The paper presents a comprehensive study of the temporal stability of superconducting transmon qubits fabricated using a CMOS‑compatible subtractive process. The authors first examine eight qubits during a single cooldown lasting 95 hours, measuring longitudinal relaxation time (T₁), effective transverse relaxation time (T₂* from Ramsey experiments), and single‑shot readout metrics (distance between IQ blobs Δm, readout fidelity F, and effective qubit temperature T_eff). The data reveal strongly skewed distributions for T₁ and T₂*: occasional abrupt drops (“drop‑outs”) produce long right‑hand tails. These events are attributed to interactions with two‑level system (TLS) defects that transiently increase energy loss and dephase the qubit. Histograms are fitted with offset Rician functions to extract robust means and standard deviations, mitigating the influence of outliers.
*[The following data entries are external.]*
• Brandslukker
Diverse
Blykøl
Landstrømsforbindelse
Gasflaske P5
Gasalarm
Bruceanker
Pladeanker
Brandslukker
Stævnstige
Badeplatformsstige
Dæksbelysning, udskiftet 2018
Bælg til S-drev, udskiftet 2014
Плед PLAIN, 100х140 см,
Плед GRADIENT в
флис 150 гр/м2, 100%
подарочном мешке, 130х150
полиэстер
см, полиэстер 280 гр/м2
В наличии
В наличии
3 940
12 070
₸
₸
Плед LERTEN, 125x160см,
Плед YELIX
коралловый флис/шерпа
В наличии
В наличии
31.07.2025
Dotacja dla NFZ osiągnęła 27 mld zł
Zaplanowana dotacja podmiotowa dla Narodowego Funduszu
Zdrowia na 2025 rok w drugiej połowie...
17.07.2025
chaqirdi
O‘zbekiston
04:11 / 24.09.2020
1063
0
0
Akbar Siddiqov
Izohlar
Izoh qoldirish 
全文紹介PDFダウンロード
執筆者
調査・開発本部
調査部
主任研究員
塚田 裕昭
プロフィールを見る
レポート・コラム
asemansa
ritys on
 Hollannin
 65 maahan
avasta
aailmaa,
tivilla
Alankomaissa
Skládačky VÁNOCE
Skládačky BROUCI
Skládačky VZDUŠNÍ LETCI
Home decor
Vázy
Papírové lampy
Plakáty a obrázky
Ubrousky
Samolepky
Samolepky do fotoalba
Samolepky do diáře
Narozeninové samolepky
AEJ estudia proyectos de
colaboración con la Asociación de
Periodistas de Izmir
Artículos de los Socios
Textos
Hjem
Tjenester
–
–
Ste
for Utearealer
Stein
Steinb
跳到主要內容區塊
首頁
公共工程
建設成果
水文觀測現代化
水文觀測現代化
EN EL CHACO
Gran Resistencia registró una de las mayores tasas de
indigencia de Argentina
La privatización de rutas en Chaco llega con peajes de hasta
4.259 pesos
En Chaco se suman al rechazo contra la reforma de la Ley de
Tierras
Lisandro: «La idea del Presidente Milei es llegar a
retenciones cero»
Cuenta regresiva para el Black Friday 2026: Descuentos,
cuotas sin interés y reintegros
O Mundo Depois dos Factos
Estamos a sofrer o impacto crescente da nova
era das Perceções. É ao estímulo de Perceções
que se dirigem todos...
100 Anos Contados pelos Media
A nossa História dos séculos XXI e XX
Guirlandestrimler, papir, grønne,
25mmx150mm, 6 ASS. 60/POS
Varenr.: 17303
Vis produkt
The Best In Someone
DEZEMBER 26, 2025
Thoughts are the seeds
The Ramsey analysis also tracks the qubit transition frequency |f_Ramsey|−Δf over time. Both sudden jumps (telegraphic TLS switching) and slow drifts (diffusive TLS motion) are observed, with magnitudes up to ~15 kHz. Frequency jumps coincide with simultaneous reductions in T₁ and T₂*, consistent with the relation 1/T₂ = 1/(2T₁)+1/T_φ and confirming that TLS affect both energy relaxation and dephasing.

To assess long‑term behavior, two representative qubits (A.1 and B.1) are followed across ten cooldown cycles spanning more than a year. While the readout resonator frequencies remain essentially unchanged, the qubit transition frequencies shift downward by an average of 61 MHz over the thermal cycles, likely due to stress relaxation, oxide thickness changes, or TLS reconfiguration during warm‑up and vacuum breaks. T₁ values fluctuate between cycles but stay centered around a stable baseline, indicating that the underlying loss mechanisms are reproducible after each thermal cycle.
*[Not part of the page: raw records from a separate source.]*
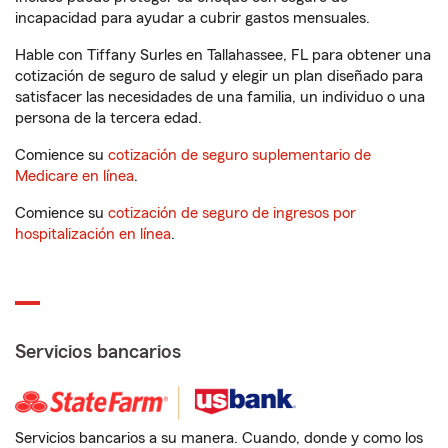
incapacidad para ayudar a cubrir gastos mensuales.
Hable con Tiffany Surles en Tallahassee, FL para obtener una
cotización de seguro de salud y elegir un plan diseñado para
satisfacer las necesidades de una familia, un individuo o una
persona de la tercera edad.
Comience su
cotización de seguro suplementario de
Medicare en línea
.
Comience su
cotización de seguro de ingresos por
hospitalización en línea
.
Servicios bancarios
Servicios bancarios a su manera. Cuando, donde y como los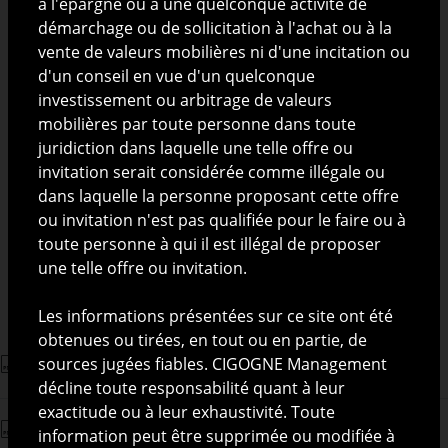
à l'épargne ou à une quelconque activité de
démarchage ou de sollicitation à l'achat ou à la
Pays d'enregistrement *
BE, CH, DE, FR, LU, ES
vente de valeurs mobilières ni d'une incitation ou
d'un conseil en vue d'un quelconque
Date de lancement
14/04/2023
investissement ou arbitrage de valeurs
mobilières par toute personne dans toute
1 192.62 EUR
VL
juridiction dans laquelle une telle offre ou
(31/07/2026)
invitation serait considérée comme illégale ou
dans laquelle la personne proposant cette offre
Souscription initiale
500 000
ou invitation n'est pas qualifiée pour le faire ou à
Souscription
toute personne à qui il est illégal de proposer
1 000
complémentaire
une telle offre ou invitation.
Les informations présentées sur ce site ont été
* selon la catégorie d’investisseurs
obtenues ou tirées, en tout ou en partie, de
sources jugées fiables. CIGOGNE Management
Prospectus Cigogne UCITS
décline toute responsabilité quant à leur
exactitude ou à leur exhaustivité. Toute
Information for Investors in Switzerland - EN
information peut être supprimée ou modifiée à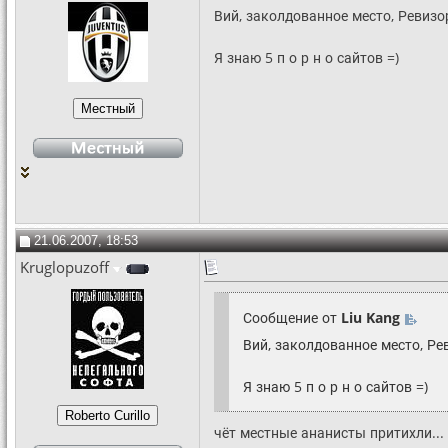
Вий, заколдованное место, Ревизо
Я знаю 5 п о р н о сайтов =)
21.06.2007, 18:53
Kruglopuzoff
Сообщение от
Liu Kang
Вий, заколдованное место, Ре
Я знаю 5 п о р н о сайтов =)
чёт местные ананисты притихли...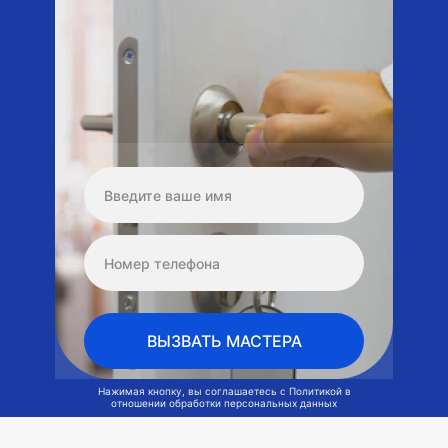
ВЫЗВАТЬ МАСТЕРА
Нажимая кнопку, вы соглашаетесь с
Политикой в
отношении обработки персональных данных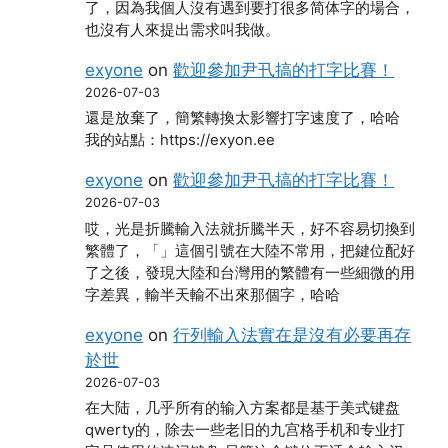
了，因為我個人沒有遇到要打很多简体字的場合，
也沒有人來提出需求叫我做。
exyone
on
歡迎參加尹卂搞的打字比賽！
2026-07-03
還是放棄了，簡繁轉換太影響打字速度了，哈哈
我的站點：https://exyon.ee
exyone
on
歡迎參加尹卂搞的打字比賽！
2026-07-03
哎，光是折騰輸入法就折騰半天，好不容易切換到
繁體了，「」這個引號在大陸不常用，把鍵位配好
了之後，發現大陸和台灣用的繁體有一些細微的用
字差異，輸半天輸不出來那個字，哈哈
exyone
on
行列輸入法實在是沒有必要再存
於世
2026-07-03
在大陆，几乎所有的输入方案都是基于美式键盘
qwerty的，除去一些老旧的九宫格手机和专业打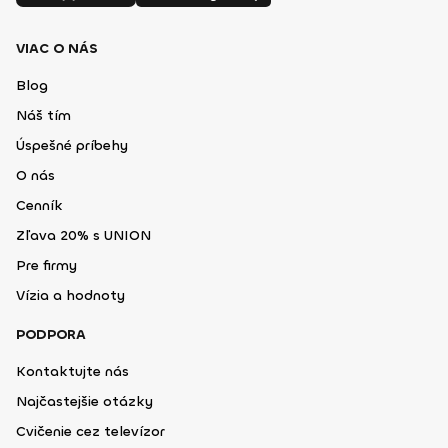
VIAC O NÁS
Blog
Náš tím
Úspešné príbehy
O nás
Cenník
Zľava 20% s UNION
Pre firmy
Vízia a hodnoty
PODPORA
Kontaktujte nás
Najčastejšie otázky
Cvičenie cez televízor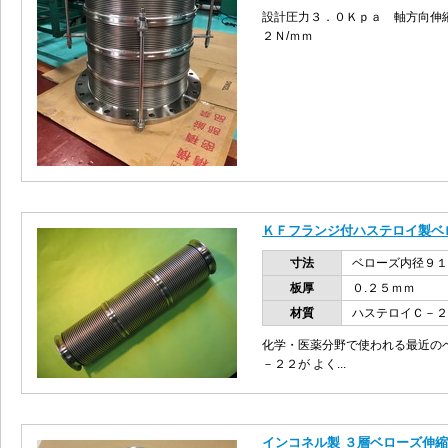
設計圧力３．０Ｋｐａ 軸方向伸
２Ｎ/ｍｍ
ＫＦフランジ付ハステロイ製ベ
寸法
ベローズ内径９
板厚
０.２５ｍｍ
材質
ハステロイＣ－２
化学・医薬分野で使われる最近の
－２２が よく...
インコネル製 ３層ベローズ伸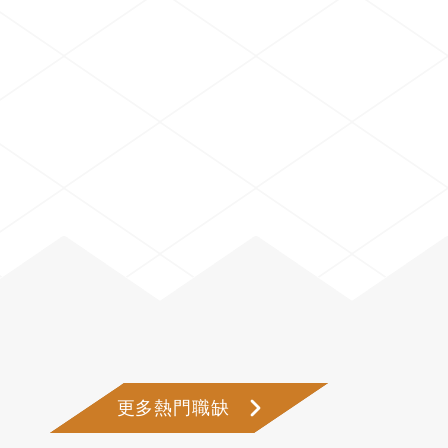
更多熱門職缺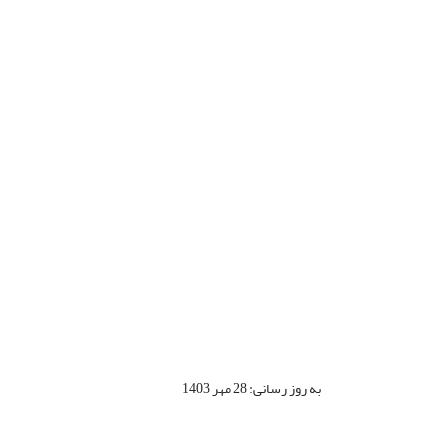
به روز رسانی: 28 مهر 1403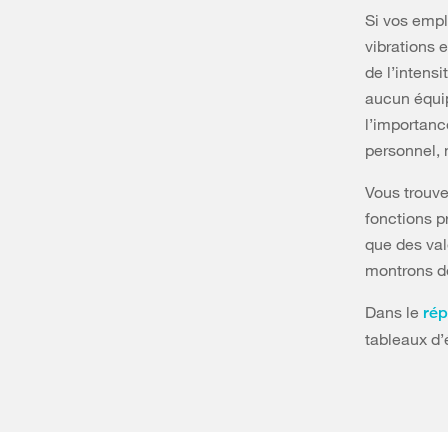
Si vos empl
vibrations 
de l’intensi
aucun équip
l’importanc
personnel, 
Vous trouve
fonctions p
que des val
montrons de
Dans le
rép
tableaux d’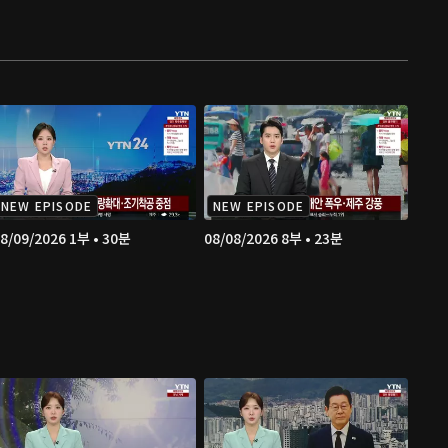
NEW EPISODE
NEW EPISODE
8/09/2026 1부 • 30분
08/08/2026 8부 • 23분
The authors then benchmark their data against published results from lift‑off processes (Dolan bridge and Manhattan techniques). By plotting the standard deviation σ_T₁ versus the mean ⟨T₁⟩ for all datasets, they confirm a universal scaling σ_T₁ = a·⟨T₁⟩^{3/2} with a ≈ 1.22×10⁻² s^{2/3}. This scaling, derived from a model where a single TLS dominates the decay fluctuations, holds for both subtractively fabricated and lift‑off qubits, demonstrating that the CMOS‑compatible process does not introduce additional instability. Moreover, the absolute magnitude of σ_T₁ for the subtractive qubits is comparable to, or better than, that of lift‑off devices.

Key insights include: (1) TLS remain the dominant source of both short‑term (hour‑scale) fluctuations and long‑term (year‑scale) frequency drifts; (2) higher average T₁ correlates with larger relative fluctuations, implying a trade‑off between achieving long lifetimes and maintaining stability; (3) subtractively fabricated CMOS‑compatible qubits meet the same stability standards as traditional lift‑off qubits, validating the process for large‑scale quantum‑processor manufacturing.
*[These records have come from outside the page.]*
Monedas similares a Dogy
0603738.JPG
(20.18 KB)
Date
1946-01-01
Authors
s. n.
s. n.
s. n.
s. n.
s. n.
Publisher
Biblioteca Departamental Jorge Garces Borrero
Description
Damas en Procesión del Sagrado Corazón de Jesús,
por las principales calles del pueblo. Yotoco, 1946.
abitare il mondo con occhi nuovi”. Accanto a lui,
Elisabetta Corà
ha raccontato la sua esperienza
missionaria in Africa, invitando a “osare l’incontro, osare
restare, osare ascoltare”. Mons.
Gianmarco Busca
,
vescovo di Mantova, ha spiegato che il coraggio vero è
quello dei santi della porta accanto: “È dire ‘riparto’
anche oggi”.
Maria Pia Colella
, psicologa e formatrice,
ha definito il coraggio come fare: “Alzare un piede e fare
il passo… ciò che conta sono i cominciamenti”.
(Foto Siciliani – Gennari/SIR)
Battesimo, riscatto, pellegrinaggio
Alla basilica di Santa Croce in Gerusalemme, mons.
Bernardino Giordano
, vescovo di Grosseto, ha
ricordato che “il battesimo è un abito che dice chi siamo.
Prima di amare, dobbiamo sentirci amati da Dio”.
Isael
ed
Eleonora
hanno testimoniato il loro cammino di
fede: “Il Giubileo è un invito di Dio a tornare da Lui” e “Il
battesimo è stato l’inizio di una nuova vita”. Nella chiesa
The work provides essential experimental evidence for designers of fault‑tolerant quantum processors, where thousands of physical qubits must retain coherence and frequency stability over extended operation periods. It suggests that future improvements should target TLS density reduction (through material purification, surface treatments), incorporation of flux‑tunable designs to mitigate frequency drift, and active TLS control schemes. Overall, the study confirms that CMOS‑compatible subtractive fabrication is a viable pathway toward scalable, stable superconducting quantum hardware.